Allergen Information

  • Contains Dairy: This recipe contains butter. If you’re lactose intolerant or vegan, you can substitute the butter with ghee or a plant-based butter alternative.
  • Gluten-Free: This dish is naturally gluten-free, making it suitable for those following a gluten-free diet.
  • Legume Allergies: This recipe contains lentils, which may cause issues for those with legume allergies. If you’re allergic to lentils, consider using a different type of bean or legume.

Dietary Preferences

  • Vegetarian: This dish is entirely plant-based and does not contain any animal products, making it a great option for vegetarians.
  • Vegan: For a vegan version, simply substitute the butter with a plant-based option like coconut oil or ghee.
  • Gluten-Free: Naturally gluten-free, making it perfect for individuals with gluten sensitivities.

Tips and Advice

  • Adjusting Spice Levels: If you prefer a spicier dhal, feel free to increase the amount of green chili or add a pinch of red chili powder to the masala paste.
  • Consistency: The consistency of dhal can vary based on how much water you use. For a thicker dhal, reduce the amount of water in the initial cooking phase. If you prefer a more soup-like consistency, feel free to add more water as needed.
  • Serving Suggestions: This brown lentil dhal pairs wonderfully with warm roti, naan, or a simple bowl of steamed rice. You can also serve it with a side of cool yogurt or a light salad for a complete meal.
  • Storing Leftovers: Leftovers can be stored in an airtight container in the refrigerator for up to 3-4 days. The dhal also freezes well, so you can make a larger batch and save some for later. To reheat, simply add a splash of water and warm over medium heat.

Conclusion

Brown Lentil Dhal, or Sabut Masoor di Dhal, is a nourishing, flavor-packed dish that brings together wholesome ingredients and fragrant spices. Its simplicity makes it an excellent choice for everyday meals, while its rich, satisfying flavor ensures it is anything but ordinary.
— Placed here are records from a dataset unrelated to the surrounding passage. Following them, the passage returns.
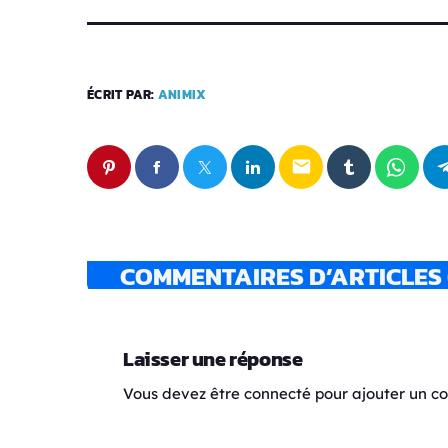
ÉCRIT PAR:
ANIMIX
email
COMMENTAIRES D’ARTICLES 
Laisser une réponse
Vous devez être connecté pour ajouter un 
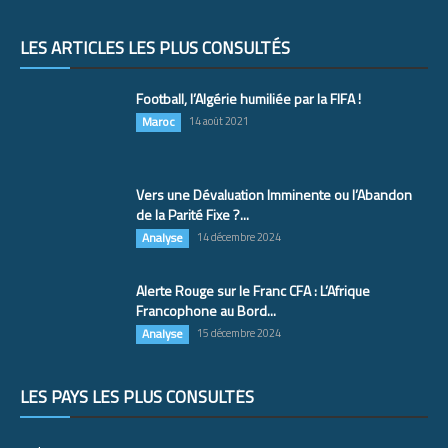
LES ARTICLES LES PLUS CONSULTÉS
Football, l’Algérie humiliée par la FIFA !
Maroc
14 août 2021
Vers une Dévaluation Imminente ou l’Abandon
de la Parité Fixe ?...
Analyse
14 décembre 2024
Alerte Rouge sur le Franc CFA : L’Afrique
Francophone au Bord...
Analyse
15 décembre 2024
LES PAYS LES PLUS CONSULTÉS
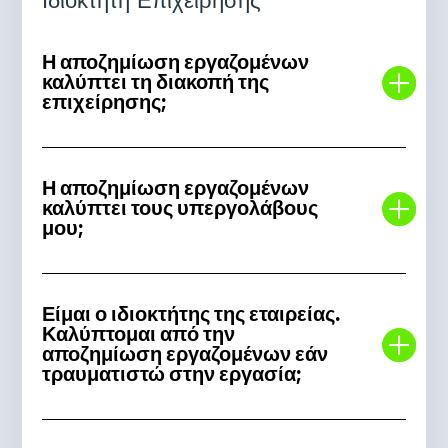
Ιδιοκτήτη Επιχείρησης
Η αποζημίωση εργαζομένων
καλύπτει τη διακοπή της
επιχείρησης;
Η αποζημίωση εργαζομένων
καλύπτει τους υπεργολάβους
μου;
Είμαι ο ιδιοκτήτης της εταιρείας.
Καλύπτομαι από την
αποζημίωση εργαζομένων εάν
τραυματιστώ στην εργασία;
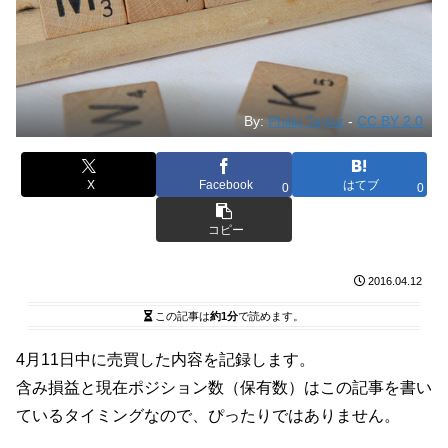
By:
Philip Taylor
-
CC BY 2.0
X
Facebook
はてブ
0
0
コピー
2016.04.12
この記事は
約1分
で読めます。
4月11日中に売買した内容を記録します。
含み損益と現在ポジション数（保有数）はこの記事を書い
ているタイミングなので、ぴったりではありません。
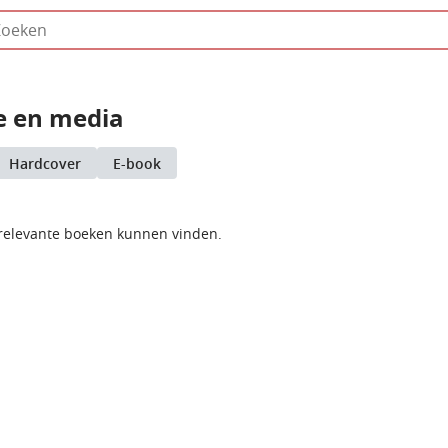
 en media
Hardcover
E-book
relevante boeken kunnen vinden.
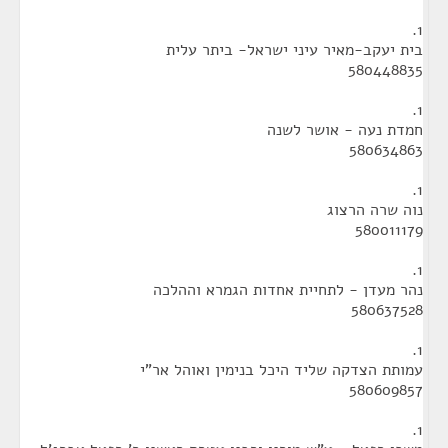
1.
בית יעקב-מאיר עיני ישראל- ביתר עלית
580448835
1.
חמדת נעה - אושר לשנה
580634863
1.
נוה שרה הרצוג
580011179
1.
נהר מעדן - לתחיית אחדות הגמרא וההלכה
580637528
1.
עמותת הצדקה שליד היכל בנימין ואוהל אר"י
580609857
1.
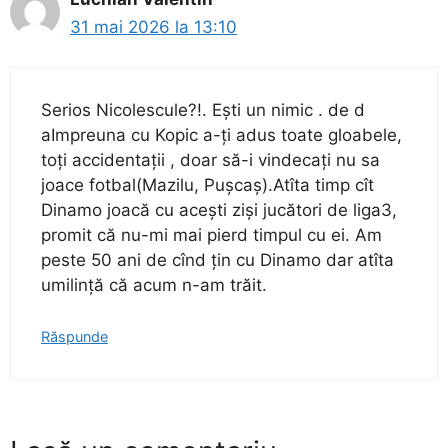
31 mai 2026 la 13:10
Serios Nicolescule?!. Ești un nimic . de d
aImpreuna cu Kopic a-ți adus toate gloabele,
toți accidentații , doar să-i vindecați nu sa
joace fotbal(Mazilu, Pușcaș).Atîta timp cît
Dinamo joacă cu acești ziși jucători de liga3,
promit că nu-mi mai pierd timpul cu ei. Am
peste 50 ani de cînd țin cu Dinamo dar atîta
umilință că acum n-am trăit.
Răspunde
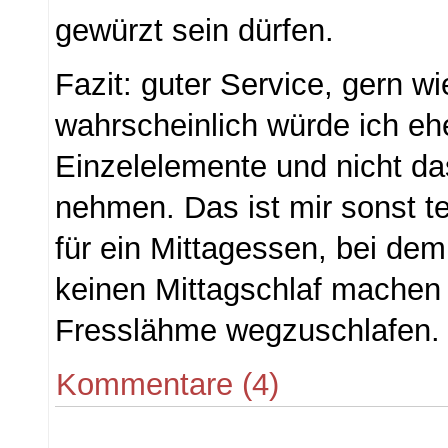
gewürzt sein dürfen.
Fazit: guter Service, gern wi
wahrscheinlich würde ich eh
Einzelelemente und nicht d
nehmen. Das ist mir sonst te
für ein Mittagessen, bei dem
keinen Mittagschlaf machen
Fresslähme wegzuschlafen.
Kommentare (4)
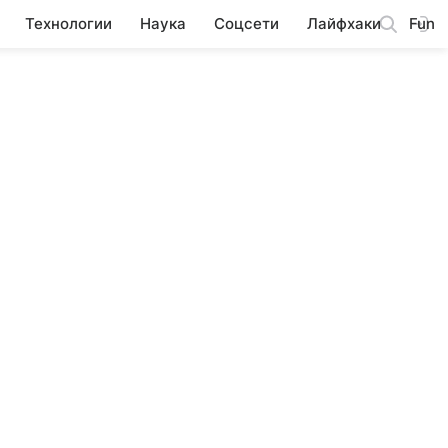
Технологии
Наука
Соцсети
Лайфхаки
Fun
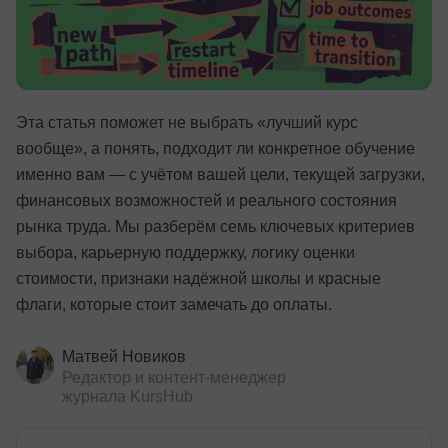
Эта статья поможет не выбрать «лучший курс
вообще», а понять, подходит ли конкретное обучение
именно вам — с учётом вашей цели, текущей загрузки,
финансовых возможностей и реального состояния
рынка труда. Мы разберём семь ключевых критериев
выбора, карьерную поддержку, логику оценки
стоимости, признаки надёжной школы и красные
флаги, которые стоит замечать до оплаты.
Матвей Новиков
Редактор и контент-менеджер
журнала KursHub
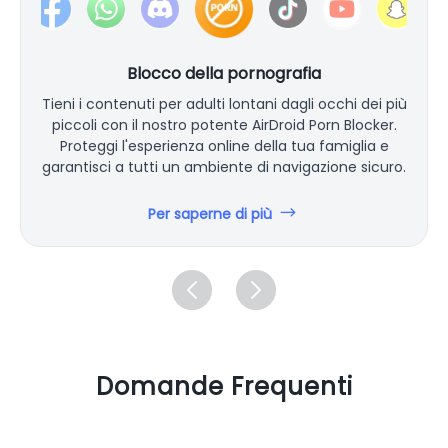
Blocco della pornografia
Tieni i contenuti per adulti lontani dagli occhi dei più
piccoli con il nostro potente AirDroid Porn Blocker.
Proteggi l'esperienza online della tua famiglia e
garantisci a tutti un ambiente di navigazione sicuro.
Per saperne di più
Domande Frequenti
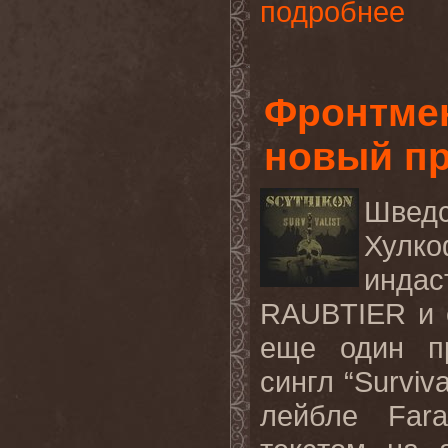
подробнее
Фронтме
новый п
Швед
Хулко
инда
RAUBTIER и 
еще один п
сингл “Surviv
лейбле Fara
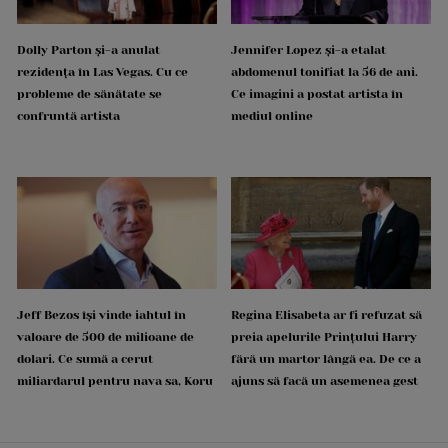
Dolly Parton și-a anulat
Jennifer Lopez și-a etalat
rezidența în Las Vegas. Cu ce
abdomenul tonifiat la 56 de ani.
probleme de sănătate se
Ce imagini a postat artista în
confruntă artista
mediul online
Jeff Bezos își vinde iahtul în
Regina Elisabeta ar fi refuzat să
valoare de 500 de milioane de
preia apelurile Prințului Harry
dolari. Ce sumă a cerut
fără un martor lângă ea. De ce a
miliardarul pentru nava sa, Koru
ajuns să facă un asemenea gest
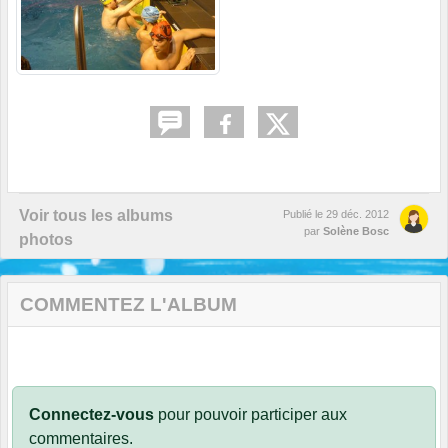
Voir tous les albums
Publié le
29 déc. 2012
par
Solène Bosc
photos
COMMENTEZ L'ALBUM
Connectez-vous
pour pouvoir participer aux
commentaires.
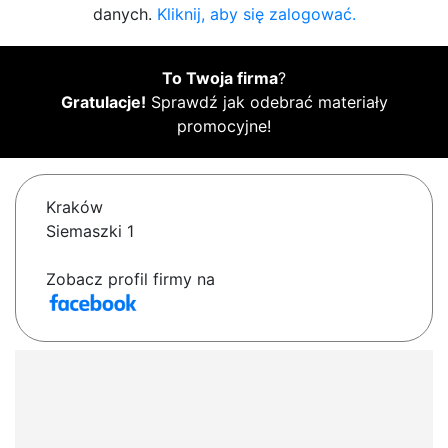
danych.
Kliknij, aby się zalogować.
To Twoja firma
?
Gratulacje!
Sprawdź jak odebrać materiały
promocyjne!
Kraków
Siemaszki 1
Zobacz profil firmy na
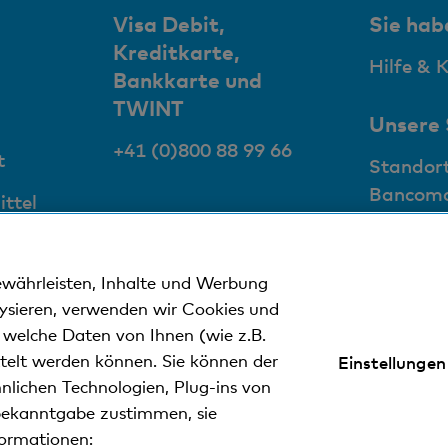
Kontosaldierung
Visa Debit,
Sie hab
K
Kreditkarte,
Hilfe & 
E
Porto
Bankkarte und
TWINT
Unsere
+41 (0)800 88 99 66
t
Standor
Bancom
ttel
den
ewährleisten, Inhalte und Werbung
lysieren, verwenden wir Cookies und
n welche Daten von Ihnen (wie z.B.
ttelt werden können. Sie können der
Einstellungen
nweise
Datenschutzerklärung
Impressum
nlichen Technologien, Plug-ins von
ekanntgabe zustimmen, sie
formationen:
ler Kantonalbank.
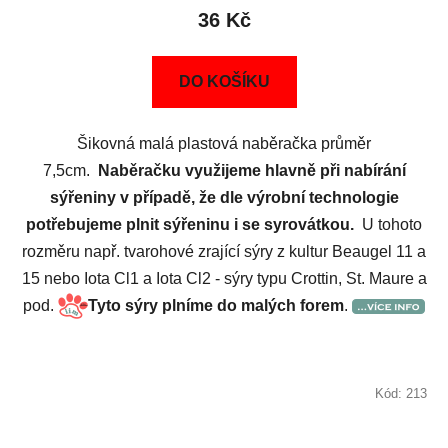
36 Kč
DO KOŠÍKU
Šikovná malá plastová naběračka průměr
7,5cm.
Naběračku využijeme hlavně při nabírání
sýřeniny v případě, že dle výrobní technologie
potřebujeme plnit sýřeninu i se syrovátkou.
U tohoto
rozměru např. tvarohové zrající sýry z kultur Beaugel 11 a
15 nebo Iota Cl1 a Iota Cl2 - sýry typu Crottin, St. Maure a
pod.
Tyto sýry plníme do malých forem
.
Kód:
213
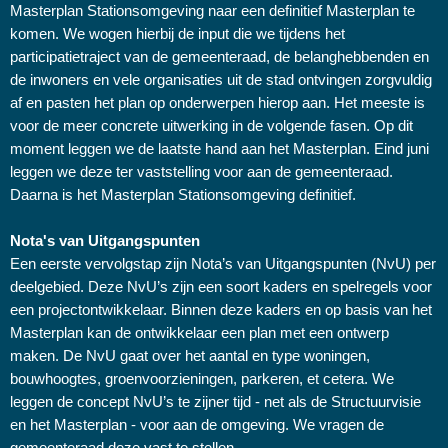
Masterplan Stationsomgeving naar een definitief Masterplan te
komen. We wogen hierbij de input die we tijdens het
participatietraject van de gemeenteraad, de belanghebbenden en
de inwoners en vele organisaties uit de stad ontvingen zorgvuldig
af en pasten het plan op onderwerpen hierop aan. Het meeste is
voor de meer concrete uitwerking in de volgende fasen. Op dit
moment leggen we de laatste hand aan het Masterplan. Eind juni
leggen we deze ter vaststelling voor aan de gemeenteraad.
Daarna is het Masterplan Stationsomgeving definitief.
Nota's van Uitgangspunten
Een eerste vervolgstap zijn Nota’s van Uitgangspunten (NvU) per
deelgebied. Deze NvU’s zijn een soort kaders en spelregels voor
een projectontwikkelaar. Binnen deze kaders en op basis van het
Masterplan kan de ontwikkelaar een plan met een ontwerp
maken. De NvU gaat over het aantal en type woningen,
bouwhoogtes, groenvoorzieningen, parkeren, et cetera. We
leggen de concept NvU’s te zijner tijd - net als de Structuurvisie
en het Masterplan - voor aan de omgeving. We vragen de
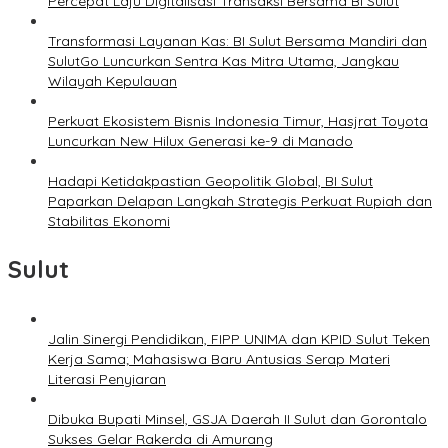
Percepat Laju Digitalisasi Transaksi Bersama BI Sulut
Transformasi Layanan Kas: BI Sulut Bersama Mandiri dan
SulutGo Luncurkan Sentra Kas Mitra Utama, Jangkau
Wilayah Kepulauan
Perkuat Ekosistem Bisnis Indonesia Timur, Hasjrat Toyota
Luncurkan New Hilux Generasi ke-9 di Manado
Hadapi Ketidakpastian Geopolitik Global, BI Sulut
Paparkan Delapan Langkah Strategis Perkuat Rupiah dan
Stabilitas Ekonomi
Sulut
Jalin Sinergi Pendidikan, FIPP UNIMA dan KPID Sulut Teken
Kerja Sama; Mahasiswa Baru Antusias Serap Materi
Literasi Penyiaran
Dibuka Bupati Minsel, GSJA Daerah II Sulut dan Gorontalo
Sukses Gelar Rakerda di Amurang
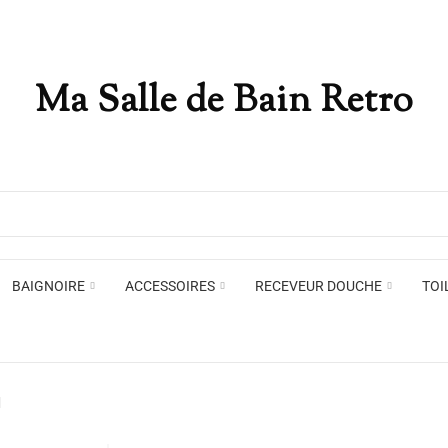
Ma Salle de Bain Retro
Appliques murales
Miro
Plafonniers , spots et pendants
Voir toute la marque →
BAIGNOIRE
ACCESSOIRES
RECEVEUR DOUCHE
TOI
Appliques murales
Miro
d
Plafonniers , spots et pendants
Voir toute la marque →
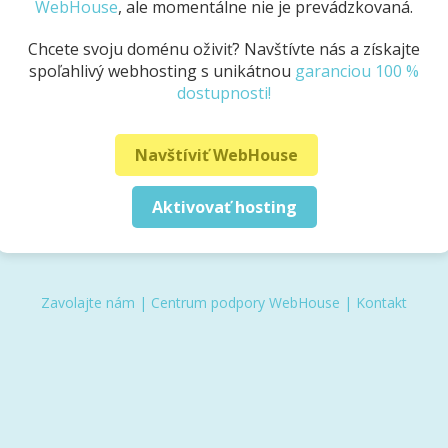
WebHouse
, ale momentálne nie je prevádzkovaná.
Chcete svoju doménu oživiť? Navštívte nás a získajte
spoľahlivý webhosting s unikátnou
garanciou 100 %
dostupnosti!
Navštíviť WebHouse
Aktivovať hosting
Zavolajte nám
|
Centrum podpory WebHouse
|
Kontakt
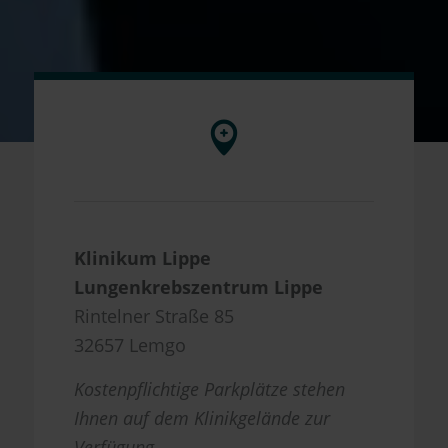
Klinikum Lippe
Lungenkrebszentrum Lippe
Rintelner Straße 85
32657 Lemgo
Kostenpflichtige Parkplätze stehen
Ihnen auf dem Klinikgelände zur
Verfügung.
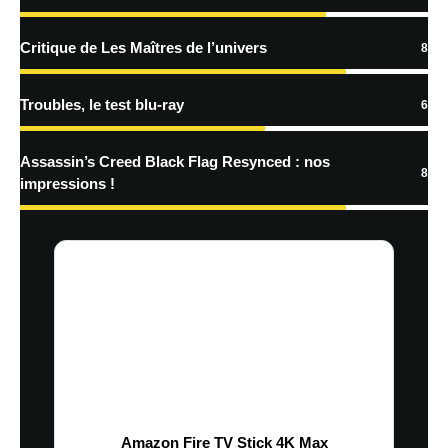
traitées
Critique de Les Maîtres de l’univers
8
Troubles, le test blu-ray
6
Assassin’s Creed Black Flag Resynced : nos
8
impressions !
Amazon Fire TV Stick 4K Max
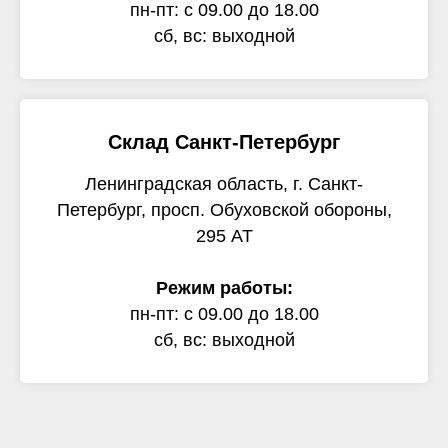
пн-пт: с 09.00 до 18.00
сб, вс: выходной
Склад Санкт-Петербург
Ленинградская область, г. Санкт-
Петербург, просп. Обуховской обороны,
295 АТ
Режим работы:
пн-пт: с 09.00 до 18.00
сб, вс: выходной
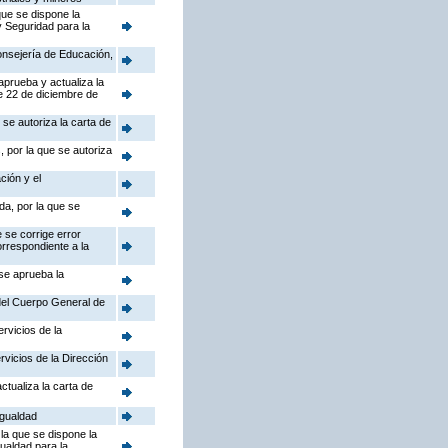
que se dispone la
y Seguridad para la
Consejería de Educación,
aprueba y actualiza la
e 22 de diciembre de
se autoriza la carta de
 por la que se autoriza
ción y el
da, por la que se
 se corrige error
orrespondiente a la
 se aprueba la
 del Cuerpo General de
rvicios de la
rvicios de la Dirección
ctualiza la carta de
Igualdad
la que se dispone la
gualdad para la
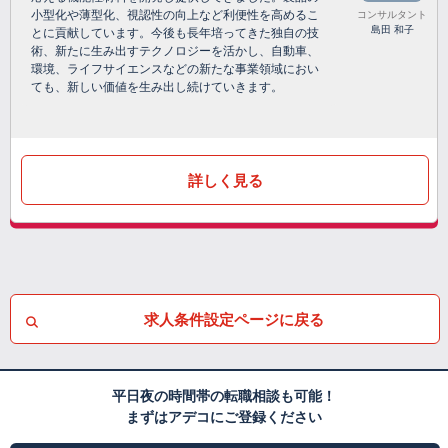
小型化や薄型化、視認性の向上など利便性を高めるこ
コンサルタント
島田 和子
とに貢献しています。今後も長年培ってきた独自の技
術、新たに生み出すテクノロジーを活かし、自動車、
環境、ライフサイエンスなどの新たな事業領域におい
ても、新しい価値を生み出し続けていきます。
詳しく見る
求人条件設定ページに戻る
平日夜の時間帯の転職相談も可能！
まずはアデコにご登録ください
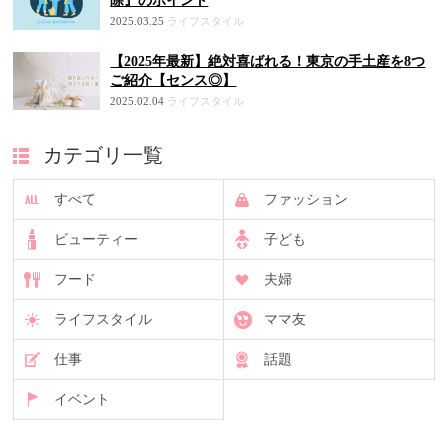
除』のポイント
2025.03.25
ライフスタイル
【2025年最新】絶対喜ばれる！東京の手土産を8つ
ご紹介【センス◎】
2025.02.04
ライフスタイル
カテゴリ一覧
すべて
ファッション
ビューティー
子ども
フード
夫婦
ライフスタイル
ママ友
仕事
話題
イベント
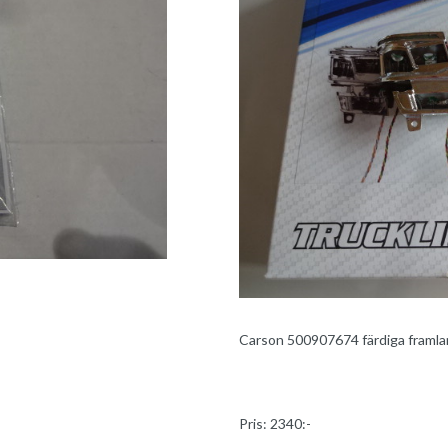
Carson 500907674 färdiga framla
Pris: 2340:-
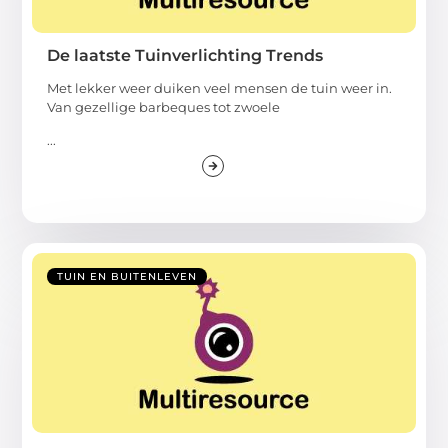
De laatste Tuinverlichting Trends
Met lekker weer duiken veel mensen de tuin weer in.
Van gezellige barbeques tot zwoele
...
TUIN EN BUITENLEVEN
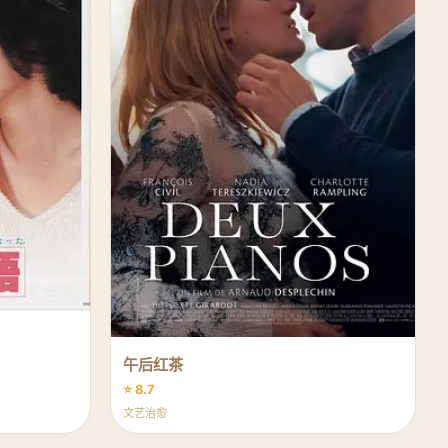
午后红茶
⭐ 8.7
文艺治愈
Whether you’re cooking for yourself, family, or friends, this dhal offers a delicious, comforting meal that is both nutritious and easy to prepare.

Perfect for vegetarians and those following a gluten-free or vegan diet (with substitutions), this dish is a versatile addition to any table. Enjoy it with your favorite flatbread or rice and savor the warm, aromatic flavors of this beloved South Asian classic.